[Activity] All records, exactly as written, minus the pictures: copy them out.

[Dataset records]
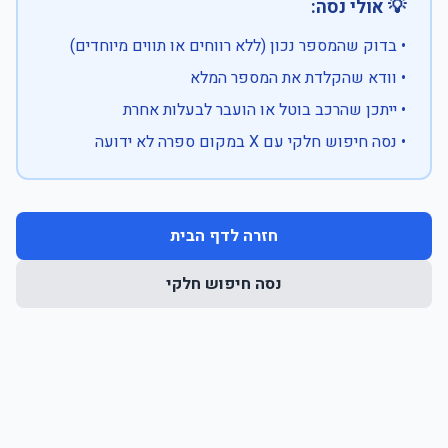
💡 אולי נסה:
• בדוק שהמספר נכון (ללא רווחים או תווים מיוחדים)
• וודא שהקלדת את המספר המלא
• ייתכן שהרכב בוטל או הועבר לבעלות אחרת
• נסה חיפוש חלקי עם X במקום ספרה לא ידועה
חזרה לדף הבית
נסה חיפוש חלקי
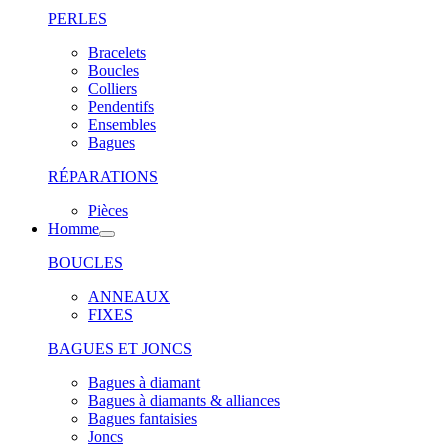
PERLES
Bracelets
Boucles
Colliers
Pendentifs
Ensembles
Bagues
RÉPARATIONS
Pièces
Homme
BOUCLES
ANNEAUX
FIXES
BAGUES ET JONCS
Bagues à diamant
Bagues à diamants & alliances
Bagues fantaisies
Joncs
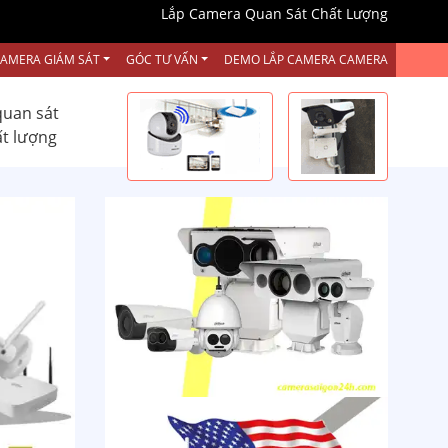
Lắp Camera Quan Sát Chất Lượng
CAMERA GIÁM SÁT
GÓC TƯ VẤN
DEMO LẮP CAMERA CAMERA
quan sát
ất lượng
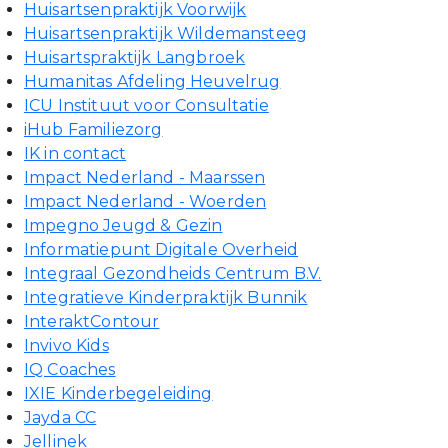
Huisartsenpraktijk Voorwijk
Huisartsenpraktijk Wildemansteeg
Huisartspraktijk Langbroek
Humanitas Afdeling Heuvelrug
ICU Instituut voor Consultatie
iHub Familiezorg
IK in contact
Impact Nederland - Maarssen
Impact Nederland - Woerden
Impegno Jeugd & Gezin
Informatiepunt Digitale Overheid
Integraal Gezondheids Centrum B.V.
Integratieve Kinderpraktijk Bunnik
InteraktContour
Invivo Kids
IQ Coaches
IXIE Kinderbegeleiding
Jayda CC
Jellinek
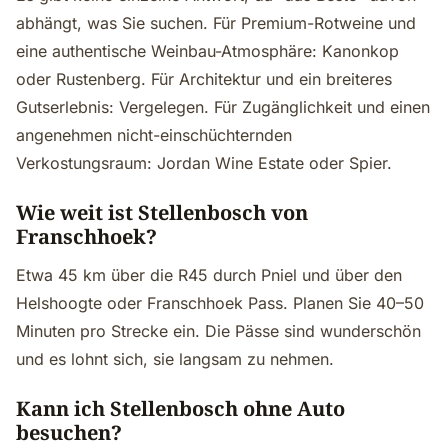
abhängt, was Sie suchen. Für Premium-Rotweine und
eine authentische Weinbau-Atmosphäre: Kanonkop
oder Rustenberg. Für Architektur und ein breiteres
Gutserlebnis: Vergelegen. Für Zugänglichkeit und einen
angenehmen nicht-einschüchternden
Verkostungsraum: Jordan Wine Estate oder Spier.
Wie weit ist Stellenbosch von
Franschhoek?
Etwa 45 km über die R45 durch Pniel und über den
Helshoogte oder Franschhoek Pass. Planen Sie 40–50
Minuten pro Strecke ein. Die Pässe sind wunderschön
und es lohnt sich, sie langsam zu nehmen.
Kann ich Stellenbosch ohne Auto
besuchen?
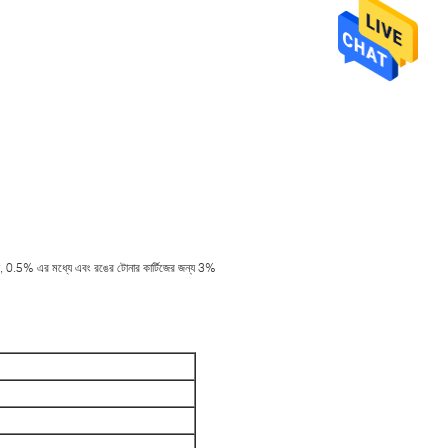
জন্য, 0.5% এর মধ্যে এবং রঙের টোনার কার্টিজের জন্য 3%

[Result of the task]
💡 אולי נסה:
• בדוק שהמספר נכון (ללא רווחים או תווים מיוחדים)
• וודא שהקלדת את המספר המלא
• ייתכן שהרכב בוטל או הועבר לבעלות אחרת
• נסה חיפוש חלקי עם X במקום ספרה לא ידועה
חזרה לדף הבית
נסה חיפוש חלקי
PERLES
Bracelets
Boucles
Colliers
Pendentifs
Ensembles
Bagues
RÉPARATIONS
Pièces
Homme
BOUCLES
ANNEAUX
FIXES
BAGUES ET JONCS
Bagues à diamant
Bagues à diamants & alliances
Bagues fantaisies
Joncs
Lắp Camera Quan Sát Chất Lượng
CAMERA GIÁM SÁT
GÓC TƯ VẤN
DEMO LẮP CAMERA CAMERA
quan sát
ất lượng
Huisartsenpraktijk Voorwijk
Huisartsenpraktijk Wildemansteeg
Huisartspraktijk Langbroek
Humanitas Afdeling Heuvelrug
ICU Instituut voor Consultatie
iHub Familiezorg
IK in contact
Impact Nederland - Maarssen
Impact Nederland - Woerden
Impegno Jeugd & Gezin
Informatiepunt Digitale Overheid
Integraal Gezondheids Centrum B.V.
Integratieve Kinderpraktijk Bunnik
InteraktContour
Invivo Kids
IQ Coaches
IXIE Kinderbegeleiding
Jayda CC
Jellinek
abhängt, was Sie suchen. Für Premium-Rotweine und
eine authentische Weinbau-Atmosphäre: Kanonkop
oder Rustenberg. Für Architektur und ein breiteres
Gutserlebnis: Vergelegen. Für Zugänglichkeit und einen
angenehmen nicht-einschüchternden
Verkostungsraum: Jordan Wine Estate oder Spier.
Wie weit ist Stellenbosch von
Franschhoek?
Etwa 45 km über die R45 durch Pniel und über den
Helshoogte oder Franschhoek Pass. Planen Sie 40–50
Minuten pro Strecke ein. Die Pässe sind wunderschön
und es lohnt sich, sie langsam zu nehmen.
Kann ich Stellenbosch ohne Auto
besuchen?
জন্য, 0.5% এর মধ্যে এবং রঙের টোনার কার্টিজের জন্য 3%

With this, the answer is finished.